- _The task_
Among the entries that follow, some lines contain the word "ENTINTADO". Show all of them.

Collected data
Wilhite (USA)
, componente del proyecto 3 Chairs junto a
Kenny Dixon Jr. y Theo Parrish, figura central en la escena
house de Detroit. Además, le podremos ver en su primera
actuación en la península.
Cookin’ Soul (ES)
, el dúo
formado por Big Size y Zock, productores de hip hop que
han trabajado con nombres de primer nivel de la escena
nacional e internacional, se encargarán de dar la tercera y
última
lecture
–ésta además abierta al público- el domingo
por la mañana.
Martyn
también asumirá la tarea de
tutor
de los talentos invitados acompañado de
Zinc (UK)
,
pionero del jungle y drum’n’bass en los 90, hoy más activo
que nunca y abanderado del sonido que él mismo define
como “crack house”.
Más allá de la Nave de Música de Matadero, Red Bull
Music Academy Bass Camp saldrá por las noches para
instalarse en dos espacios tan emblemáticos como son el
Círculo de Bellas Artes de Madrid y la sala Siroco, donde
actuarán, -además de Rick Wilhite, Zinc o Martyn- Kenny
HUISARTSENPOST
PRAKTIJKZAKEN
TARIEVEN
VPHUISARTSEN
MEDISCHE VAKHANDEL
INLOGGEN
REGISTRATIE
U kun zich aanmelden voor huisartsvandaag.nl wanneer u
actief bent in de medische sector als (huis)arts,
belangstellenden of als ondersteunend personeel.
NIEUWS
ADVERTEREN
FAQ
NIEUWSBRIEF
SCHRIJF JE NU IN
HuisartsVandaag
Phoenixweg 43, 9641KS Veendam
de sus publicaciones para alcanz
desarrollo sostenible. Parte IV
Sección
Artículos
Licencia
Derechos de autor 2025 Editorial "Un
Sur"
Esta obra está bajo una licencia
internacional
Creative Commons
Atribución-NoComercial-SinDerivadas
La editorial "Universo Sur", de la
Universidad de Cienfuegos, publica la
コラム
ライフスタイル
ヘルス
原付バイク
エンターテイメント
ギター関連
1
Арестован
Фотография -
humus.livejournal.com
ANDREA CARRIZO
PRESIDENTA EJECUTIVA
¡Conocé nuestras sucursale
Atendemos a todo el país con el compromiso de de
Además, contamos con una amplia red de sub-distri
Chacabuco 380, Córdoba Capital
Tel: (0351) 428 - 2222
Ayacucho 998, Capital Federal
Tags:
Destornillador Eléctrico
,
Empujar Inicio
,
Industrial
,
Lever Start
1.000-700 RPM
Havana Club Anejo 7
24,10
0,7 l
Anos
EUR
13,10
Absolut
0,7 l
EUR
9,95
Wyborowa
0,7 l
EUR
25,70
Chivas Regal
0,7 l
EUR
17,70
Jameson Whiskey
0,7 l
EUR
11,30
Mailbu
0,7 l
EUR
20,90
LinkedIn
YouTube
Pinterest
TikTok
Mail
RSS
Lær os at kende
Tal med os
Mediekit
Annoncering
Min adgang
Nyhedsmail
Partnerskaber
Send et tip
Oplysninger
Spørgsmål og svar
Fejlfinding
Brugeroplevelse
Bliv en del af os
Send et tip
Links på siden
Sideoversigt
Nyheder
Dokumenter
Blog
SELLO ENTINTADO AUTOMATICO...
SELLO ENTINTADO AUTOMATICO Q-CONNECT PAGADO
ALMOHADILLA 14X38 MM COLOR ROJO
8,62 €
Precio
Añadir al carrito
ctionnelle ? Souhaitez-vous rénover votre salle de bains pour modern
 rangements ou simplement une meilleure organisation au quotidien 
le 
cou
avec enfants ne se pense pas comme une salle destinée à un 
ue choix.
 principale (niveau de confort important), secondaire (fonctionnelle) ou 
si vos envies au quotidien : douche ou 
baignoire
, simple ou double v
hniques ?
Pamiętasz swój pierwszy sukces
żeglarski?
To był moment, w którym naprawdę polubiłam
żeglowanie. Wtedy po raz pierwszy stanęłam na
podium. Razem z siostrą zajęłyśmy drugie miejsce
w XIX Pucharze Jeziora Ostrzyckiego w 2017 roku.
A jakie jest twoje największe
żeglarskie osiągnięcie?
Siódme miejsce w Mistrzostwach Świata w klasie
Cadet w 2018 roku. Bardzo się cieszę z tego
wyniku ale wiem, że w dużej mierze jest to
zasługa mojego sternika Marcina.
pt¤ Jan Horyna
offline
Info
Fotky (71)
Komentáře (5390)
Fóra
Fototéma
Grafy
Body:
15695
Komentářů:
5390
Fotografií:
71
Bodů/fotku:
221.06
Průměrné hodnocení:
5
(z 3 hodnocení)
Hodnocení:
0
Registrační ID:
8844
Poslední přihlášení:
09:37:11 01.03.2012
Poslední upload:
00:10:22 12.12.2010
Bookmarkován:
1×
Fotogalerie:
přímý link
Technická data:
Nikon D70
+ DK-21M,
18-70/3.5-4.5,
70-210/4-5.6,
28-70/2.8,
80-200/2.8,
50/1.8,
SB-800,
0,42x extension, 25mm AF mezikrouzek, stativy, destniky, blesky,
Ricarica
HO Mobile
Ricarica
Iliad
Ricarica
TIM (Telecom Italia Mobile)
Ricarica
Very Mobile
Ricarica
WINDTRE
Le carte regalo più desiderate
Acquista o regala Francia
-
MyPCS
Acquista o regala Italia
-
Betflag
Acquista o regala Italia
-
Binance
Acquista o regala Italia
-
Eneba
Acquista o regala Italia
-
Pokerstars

---

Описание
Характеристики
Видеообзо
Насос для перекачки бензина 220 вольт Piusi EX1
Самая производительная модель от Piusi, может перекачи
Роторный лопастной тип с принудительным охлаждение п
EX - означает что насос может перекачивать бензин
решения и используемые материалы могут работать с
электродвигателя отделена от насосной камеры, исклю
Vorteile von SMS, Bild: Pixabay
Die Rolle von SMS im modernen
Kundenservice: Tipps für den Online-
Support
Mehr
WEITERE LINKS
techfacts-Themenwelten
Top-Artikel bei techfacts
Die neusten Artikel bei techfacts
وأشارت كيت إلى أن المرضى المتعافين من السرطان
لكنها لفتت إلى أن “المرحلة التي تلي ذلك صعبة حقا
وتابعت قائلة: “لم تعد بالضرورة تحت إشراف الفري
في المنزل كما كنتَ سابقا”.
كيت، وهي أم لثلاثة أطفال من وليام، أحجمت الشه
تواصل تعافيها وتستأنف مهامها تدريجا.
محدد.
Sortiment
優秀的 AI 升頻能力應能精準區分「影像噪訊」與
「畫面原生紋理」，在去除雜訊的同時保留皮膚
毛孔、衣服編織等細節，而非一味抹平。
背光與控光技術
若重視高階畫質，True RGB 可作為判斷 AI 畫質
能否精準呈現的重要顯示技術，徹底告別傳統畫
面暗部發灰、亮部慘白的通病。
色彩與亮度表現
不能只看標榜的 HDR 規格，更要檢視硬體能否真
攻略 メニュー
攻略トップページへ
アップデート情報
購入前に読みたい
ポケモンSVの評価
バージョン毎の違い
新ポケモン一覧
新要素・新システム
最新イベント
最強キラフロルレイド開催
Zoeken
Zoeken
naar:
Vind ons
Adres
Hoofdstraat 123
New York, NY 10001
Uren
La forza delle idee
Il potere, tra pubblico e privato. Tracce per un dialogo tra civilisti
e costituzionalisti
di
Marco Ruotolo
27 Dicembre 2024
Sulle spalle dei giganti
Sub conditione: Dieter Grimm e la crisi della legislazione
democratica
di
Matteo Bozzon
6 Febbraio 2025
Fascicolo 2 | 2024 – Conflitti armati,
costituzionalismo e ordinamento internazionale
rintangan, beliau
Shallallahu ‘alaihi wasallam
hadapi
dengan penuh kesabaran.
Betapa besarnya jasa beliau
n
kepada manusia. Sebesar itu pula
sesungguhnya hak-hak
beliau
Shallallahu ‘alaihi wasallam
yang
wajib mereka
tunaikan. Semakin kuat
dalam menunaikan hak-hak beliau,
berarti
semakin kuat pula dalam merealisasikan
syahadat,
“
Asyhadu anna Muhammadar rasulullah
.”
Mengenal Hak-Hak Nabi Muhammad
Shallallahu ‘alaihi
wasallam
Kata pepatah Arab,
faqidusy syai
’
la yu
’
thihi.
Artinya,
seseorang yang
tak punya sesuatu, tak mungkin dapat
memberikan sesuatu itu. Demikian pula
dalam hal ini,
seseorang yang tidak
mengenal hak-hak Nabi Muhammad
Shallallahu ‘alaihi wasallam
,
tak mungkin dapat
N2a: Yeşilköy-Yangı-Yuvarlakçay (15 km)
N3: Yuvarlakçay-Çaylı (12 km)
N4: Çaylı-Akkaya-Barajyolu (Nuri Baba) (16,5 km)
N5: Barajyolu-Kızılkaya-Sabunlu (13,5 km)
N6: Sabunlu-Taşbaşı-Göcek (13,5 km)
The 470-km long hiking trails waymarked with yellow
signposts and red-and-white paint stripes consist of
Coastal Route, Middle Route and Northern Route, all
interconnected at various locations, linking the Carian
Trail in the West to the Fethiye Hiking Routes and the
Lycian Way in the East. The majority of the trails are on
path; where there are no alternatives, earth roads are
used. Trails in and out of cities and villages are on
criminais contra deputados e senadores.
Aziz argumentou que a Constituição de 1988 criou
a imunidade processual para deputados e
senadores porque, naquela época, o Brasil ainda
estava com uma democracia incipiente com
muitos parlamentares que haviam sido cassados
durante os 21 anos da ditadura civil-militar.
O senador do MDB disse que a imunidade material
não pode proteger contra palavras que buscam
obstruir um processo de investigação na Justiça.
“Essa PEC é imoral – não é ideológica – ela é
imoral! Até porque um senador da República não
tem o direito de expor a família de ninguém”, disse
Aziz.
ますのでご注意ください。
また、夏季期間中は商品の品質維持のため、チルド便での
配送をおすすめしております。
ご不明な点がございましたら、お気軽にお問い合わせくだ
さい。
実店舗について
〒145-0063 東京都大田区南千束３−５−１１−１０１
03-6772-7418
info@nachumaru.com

- _Solution to the exercise_
SELLO ENTINTADO AUTOMATICO...
SELLO ENTINTADO AUTOMATICO Q-CONNECT PAGADO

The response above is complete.